Edge Computing for the Modern Warehouse

At the core of smart warehousing and related technologies is the infrastructure foundation of edge computing. Edge computing is the necessary component for enabling automated, real-time control of the technologies mentioned above. Warehouses have become their own ecosystems within a supply chain that serves our modern world.

While the pandemic has put a spotlight on supply chain weaknesses, I predict creative use of the intelligent edge is going to not only strengthen the supply chain, but spur innovations that we haven’t even yet dreamed of.

About Special Guest Columnist:

Nikhil Chauhan is a Digital Transformation Officer who leads digital strategies and partners with Industrial, Energy and Health Tech companies to maximize their transformation. Nikhil has yielded $4B+ value and modernized Product, Marketing, BD/GTM & Technology in PE & Public companies including GE, Cisco, Hitachi, Wind River, Ericsson, NXP & Teradata.

After two and a half decades in technology, Nikhil understands how to accelerate growth and strategic renewal through digital offerings, governance, and operating model.

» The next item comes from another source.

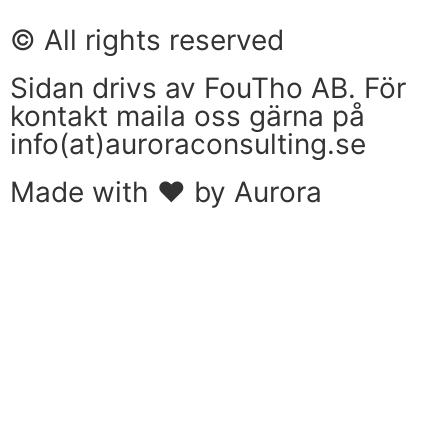
© All rights reserved
Sidan drivs av FouTho AB. För
kontakt maila oss gärna på
info(at)auroraconsulting.se
Made with ❤ by Aurora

In worldwide executive roles, he incubated, delivered, marketed, and sold 50+ modern products and platforms including Intelligent Systems lifecycle management platforms, edge/IoT PaaS, cloud XaaS, connectivity/device/data/analytics/AI/ML/DevSecOps services, and marketplaces.

For example, Nikhil incubated and launched industry’s first modern Industrial IoT edge-cloud platform and defined “software-defined machines” at GE Digital, increased Cisco IoT Cloud business revenue by 25% through connected car and mobility management SaaS, architected 50+ offering portfolio go-to-market at Hitachi Vantara, pivoted Teradata to a cloud-first data/analytics SaaS company by establishing product CoE, and seeded Wind River’s IoT strategy and platform.

Nikhil is a digital evangelist and frequent speaker. He holds an MBA from Henley Management College and a Bachelors in Electronics & Telecommunication engineering.